PROBLEM STATEMENT =>
Lines holding the word "dapur" in the following material must be counted; give only the resulting number.

AVAILABLE DATA =>
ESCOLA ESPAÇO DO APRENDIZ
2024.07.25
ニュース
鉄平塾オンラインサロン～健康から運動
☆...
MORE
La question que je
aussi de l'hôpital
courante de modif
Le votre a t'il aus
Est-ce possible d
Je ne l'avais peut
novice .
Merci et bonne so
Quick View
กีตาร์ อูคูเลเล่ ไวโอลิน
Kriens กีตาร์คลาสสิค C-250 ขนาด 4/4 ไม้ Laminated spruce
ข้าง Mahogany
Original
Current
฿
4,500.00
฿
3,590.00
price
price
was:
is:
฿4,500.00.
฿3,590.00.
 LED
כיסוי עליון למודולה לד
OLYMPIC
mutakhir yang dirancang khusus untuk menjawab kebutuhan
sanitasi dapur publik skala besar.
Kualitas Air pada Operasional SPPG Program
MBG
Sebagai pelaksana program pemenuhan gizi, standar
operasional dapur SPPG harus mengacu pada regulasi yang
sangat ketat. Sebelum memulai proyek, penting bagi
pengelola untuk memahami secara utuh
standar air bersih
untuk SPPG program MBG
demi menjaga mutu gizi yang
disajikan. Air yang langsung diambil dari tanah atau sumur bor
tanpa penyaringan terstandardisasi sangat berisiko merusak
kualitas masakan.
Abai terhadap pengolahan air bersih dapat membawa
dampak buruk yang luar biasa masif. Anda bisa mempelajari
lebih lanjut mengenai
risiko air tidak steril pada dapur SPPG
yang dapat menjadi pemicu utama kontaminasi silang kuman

TASK RESPONSE =>
3